[Assignment]: Among the records below, which lines contain the string "password"? Report them.

──────── Given data

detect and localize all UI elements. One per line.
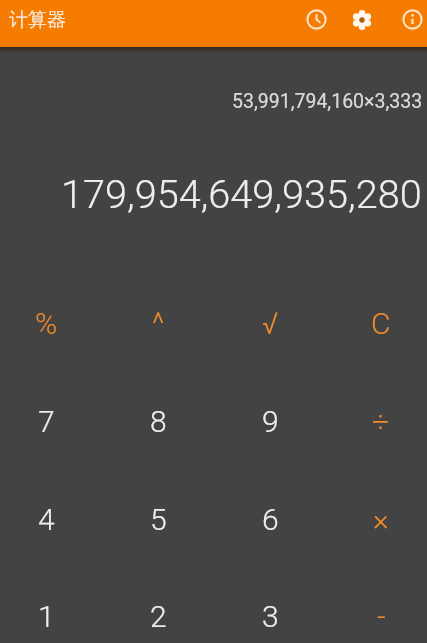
button[interactable]: × (326, 470, 427, 568)
staticText: - (377, 599, 386, 634)
staticText: 5 (150, 502, 167, 537)
staticText: 6 (262, 502, 279, 537)
button[interactable]: 6 (214, 470, 326, 568)
staticText: 53,991,794,160×3,333 (232, 90, 423, 113)
staticText: × (373, 502, 389, 537)
button[interactable]: 3 (214, 567, 326, 643)
button[interactable]: Settings (339, 0, 385, 43)
button[interactable]: About (389, 0, 427, 43)
button[interactable]: C (326, 274, 427, 372)
button[interactable]: 8 (103, 372, 214, 470)
button[interactable]: 7 (0, 372, 103, 470)
staticText: 1 (38, 599, 55, 634)
button[interactable]: 2 (103, 567, 214, 643)
staticText: C (371, 306, 391, 341)
staticText: 7 (38, 404, 55, 439)
staticText: 8 (150, 404, 167, 439)
button[interactable]: ^ (103, 274, 214, 372)
staticText: 2 (150, 599, 167, 634)
staticText: ÷ (372, 404, 390, 439)
staticText: 4 (38, 502, 55, 537)
button[interactable]: 9 (214, 372, 326, 470)
staticText: 179,954,649,935,280 (61, 171, 422, 218)
button[interactable]: 5 (103, 470, 214, 568)
button[interactable]: ÷ (326, 372, 427, 470)
staticText: 计算器 (9, 8, 66, 32)
button[interactable]: 4 (0, 470, 103, 568)
button[interactable]: √ (214, 274, 326, 372)
button[interactable]: % (0, 274, 103, 372)
staticText: % (35, 306, 58, 341)
staticText: ^ (152, 306, 165, 341)
staticText: 3 (262, 599, 279, 634)
button[interactable]: 1 (0, 567, 103, 643)
staticText: 9 (262, 404, 279, 439)
button[interactable]: - (326, 567, 427, 643)
staticText: √ (262, 306, 279, 341)
button[interactable]: History (293, 0, 339, 43)
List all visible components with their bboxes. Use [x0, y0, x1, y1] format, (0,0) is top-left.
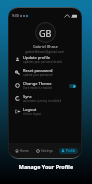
staticText: Gabriel Bhase	[33, 44, 58, 49]
button[interactable]: Home	[13, 148, 31, 154]
staticText: Settings	[41, 149, 53, 153]
button[interactable]: Sync	[9, 92, 81, 105]
staticText: Dark mode is enabled	[23, 86, 52, 90]
button[interactable]: Toggle dark theme	[69, 84, 76, 88]
staticText: 9:30	[12, 13, 19, 18]
staticText: Update profile	[23, 55, 50, 60]
staticText: Reset password	[23, 68, 53, 73]
button[interactable]: Profile	[59, 148, 78, 154]
staticText: Sync	[23, 94, 32, 99]
staticText: Profile	[66, 149, 76, 153]
staticText: Home	[20, 149, 29, 153]
staticText: update your password	[23, 73, 53, 77]
staticText: Logout	[23, 107, 37, 112]
staticText: updates your personal details	[23, 60, 63, 64]
button[interactable]: Reset password	[9, 66, 81, 79]
staticText: gabrielbhase@gmail.com	[25, 49, 65, 53]
button[interactable]: Logout	[9, 105, 81, 118]
staticText: click to logout	[23, 112, 42, 116]
staticText: GB	[39, 27, 52, 39]
staticText: automatic syncing is enabled	[23, 99, 62, 103]
button[interactable]: Update profile	[9, 53, 81, 66]
staticText: Change Theme	[23, 81, 52, 86]
button[interactable]: Change Theme	[9, 79, 81, 92]
button[interactable]: Settings	[34, 148, 55, 154]
staticText: Manage Your Profile	[0, 163, 92, 170]
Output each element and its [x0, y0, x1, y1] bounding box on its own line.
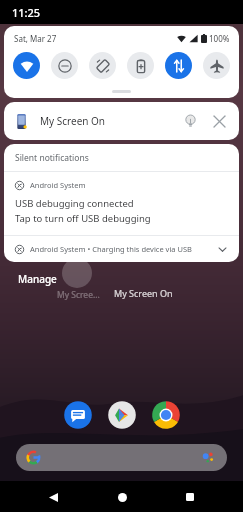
button[interactable]: Mobile data	[165, 52, 192, 79]
button[interactable]: Toggle screen on	[180, 111, 200, 131]
button[interactable]: Wi-Fi	[13, 52, 40, 79]
staticText: My Scree...	[57, 289, 100, 301]
staticText: Android System	[30, 180, 86, 190]
button[interactable]: Airplane mode	[203, 52, 230, 79]
button[interactable]: Do Not Disturb	[51, 52, 78, 79]
button[interactable]: Search	[16, 444, 227, 471]
button[interactable]: Dismiss	[209, 111, 229, 131]
button[interactable]: Play Store	[107, 400, 137, 430]
button[interactable]: Expand	[216, 243, 229, 256]
staticText: 11:25	[12, 5, 41, 20]
button[interactable]: Battery Saver	[127, 52, 154, 79]
staticText: Silent notifications	[15, 152, 89, 164]
staticText: Tap to turn off USB debugging	[15, 212, 151, 225]
staticText: USB debugging connected	[15, 197, 134, 210]
button[interactable]: My Screen On	[4, 102, 239, 140]
button[interactable]: Android System	[4, 172, 239, 235]
button[interactable]: Sat, Mar 27	[14, 33, 57, 44]
button[interactable]: Chrome	[151, 400, 181, 430]
button[interactable]: Home	[107, 482, 137, 512]
staticText: Android System • Charging this device vi…	[30, 244, 192, 254]
button[interactable]: Back	[38, 482, 68, 512]
staticText: My Screen On	[40, 114, 106, 128]
staticText: 100%	[209, 33, 230, 44]
button[interactable]: Manage	[18, 272, 57, 286]
staticText: My Screen On	[114, 287, 173, 299]
button[interactable]: Recents	[175, 482, 205, 512]
button[interactable]: Messages	[63, 400, 93, 430]
button[interactable]: Android System • Charging this device vi…	[4, 236, 239, 262]
button[interactable]: Silent notifications	[4, 144, 239, 171]
button[interactable]: Auto-rotate	[89, 52, 116, 79]
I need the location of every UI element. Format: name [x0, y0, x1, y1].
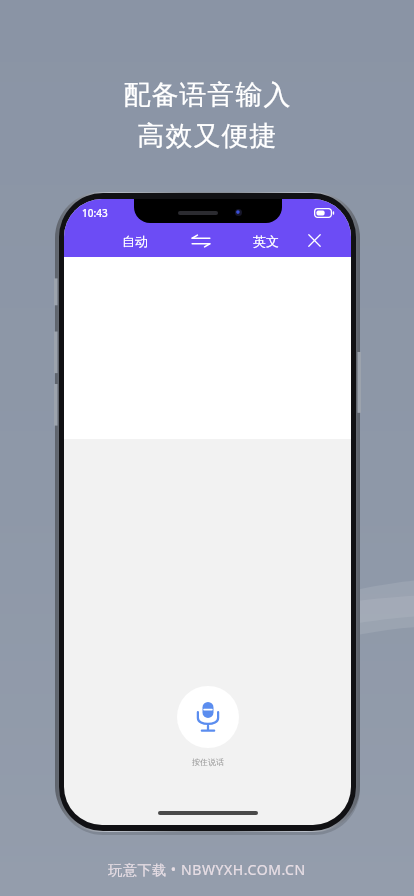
button[interactable]: Hold to speak: [177, 686, 239, 748]
staticText: 10:43: [82, 206, 108, 220]
staticText: 玩意下载 • NBWYXH.COM.CN: [108, 860, 306, 879]
button[interactable]: Close: [294, 224, 334, 257]
staticText: 自动: [122, 233, 148, 249]
staticText: 配备语音输入: [123, 78, 291, 112]
staticText: 英文: [253, 233, 279, 249]
staticText: 高效又便捷: [137, 119, 277, 153]
staticText: 按住说话: [192, 757, 224, 767]
button[interactable]: Swap languages: [178, 224, 224, 257]
button[interactable]: 自动: [106, 224, 164, 257]
button[interactable]: 英文: [238, 224, 294, 257]
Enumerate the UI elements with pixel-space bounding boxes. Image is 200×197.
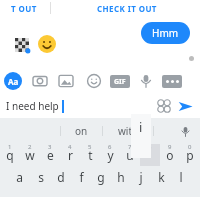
button[interactable]: Gallery — [57, 72, 75, 90]
button[interactable]: p — [180, 144, 200, 166]
button[interactable] — [154, 118, 200, 144]
staticText: CHECK IT OUT — [97, 3, 157, 14]
staticText: Aa — [8, 76, 19, 87]
staticText: f — [79, 169, 84, 185]
staticText: d — [57, 169, 65, 185]
staticText: 7 — [128, 143, 132, 151]
staticText: a — [16, 169, 23, 185]
staticText: GIF — [114, 77, 126, 87]
staticText: j — [139, 169, 143, 185]
staticText: i — [139, 118, 143, 136]
staticText: 3 — [48, 143, 52, 151]
button[interactable]: on — [61, 118, 102, 144]
button[interactable]: q — [0, 144, 20, 166]
button[interactable]: GIF — [110, 75, 130, 88]
staticText: T OUT — [11, 3, 37, 14]
button[interactable]: Voice message — [137, 72, 155, 90]
staticText: p — [186, 147, 194, 163]
button[interactable]: Text formatting — [4, 72, 22, 90]
button[interactable]: Profile — [15, 38, 29, 52]
staticText: t — [88, 147, 93, 163]
button[interactable]: k — [151, 166, 171, 188]
staticText: 0 — [188, 143, 192, 151]
staticText: 4 — [68, 143, 72, 151]
staticText: o — [166, 147, 174, 163]
button[interactable]: CHECK IT OUT — [82, 0, 172, 16]
staticText: 8 — [148, 143, 152, 151]
button[interactable]: j — [131, 166, 151, 188]
staticText: w — [25, 147, 35, 163]
button[interactable]: s — [30, 166, 51, 188]
button[interactable]: Emoji — [85, 72, 103, 90]
button[interactable]: Send — [176, 97, 194, 115]
staticText: g — [97, 169, 105, 185]
staticText: h — [117, 169, 125, 185]
staticText: 1 — [8, 143, 12, 151]
staticText: 6 — [108, 143, 112, 151]
button[interactable]: T OUT — [0, 0, 48, 16]
staticText: u — [126, 147, 134, 163]
button[interactable]: a — [9, 166, 30, 188]
button[interactable]: d — [51, 166, 71, 188]
staticText: e — [47, 147, 54, 163]
button[interactable]: 8 — [140, 144, 160, 166]
staticText: y — [107, 147, 114, 163]
staticText: r — [68, 147, 73, 163]
button[interactable]: l — [171, 166, 191, 188]
button[interactable]: r — [60, 144, 80, 166]
staticText: 9 — [168, 143, 172, 151]
button[interactable]: h — [111, 166, 131, 188]
button[interactable]: o — [160, 144, 180, 166]
staticText: 2 — [28, 143, 32, 151]
staticText: s — [38, 169, 44, 185]
staticText: q — [6, 147, 14, 163]
staticText: with — [118, 124, 139, 138]
button[interactable]: Camera — [31, 72, 49, 90]
button[interactable]: More options — [162, 75, 182, 88]
button[interactable]: e — [40, 144, 60, 166]
button[interactable]: Emoji reaction — [38, 35, 56, 53]
staticText: 5 — [88, 143, 92, 151]
button[interactable]: Voice input — [178, 124, 192, 138]
staticText: Hmm — [152, 26, 179, 40]
staticText: l — [179, 169, 183, 185]
button[interactable]: g — [91, 166, 111, 188]
button[interactable]: f — [71, 166, 91, 188]
button[interactable]: with — [103, 118, 153, 144]
button[interactable]: Hmm — [141, 22, 190, 44]
staticText: k — [158, 169, 165, 185]
button[interactable]: Stickers — [156, 98, 172, 114]
button[interactable]: u — [120, 144, 140, 166]
button[interactable]: w — [20, 144, 40, 166]
button[interactable]: y — [100, 144, 120, 166]
staticText: on — [75, 124, 88, 138]
staticText: I need help — [6, 99, 59, 113]
button[interactable]: t — [80, 144, 100, 166]
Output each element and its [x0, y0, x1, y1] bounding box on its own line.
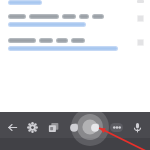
button[interactable]: More options: [110, 123, 123, 132]
button[interactable]: Tabs: [43, 114, 64, 140]
button[interactable]: [8, 38, 144, 51]
button[interactable]: [8, 14, 144, 27]
button[interactable]: [8, 0, 144, 5]
button[interactable]: Settings: [22, 114, 43, 140]
button[interactable]: Shortcuts: [64, 114, 85, 140]
button[interactable]: Back: [2, 114, 22, 140]
button[interactable]: More options: [106, 114, 127, 140]
button[interactable]: Voice search: [127, 114, 148, 140]
button[interactable]: Home: [85, 114, 106, 140]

────────────────

[Response]:
staticText: Reset password	[23, 68, 53, 73]
staticText: update your password	[23, 73, 53, 77]
button[interactable]: Reset password	[9, 66, 81, 79]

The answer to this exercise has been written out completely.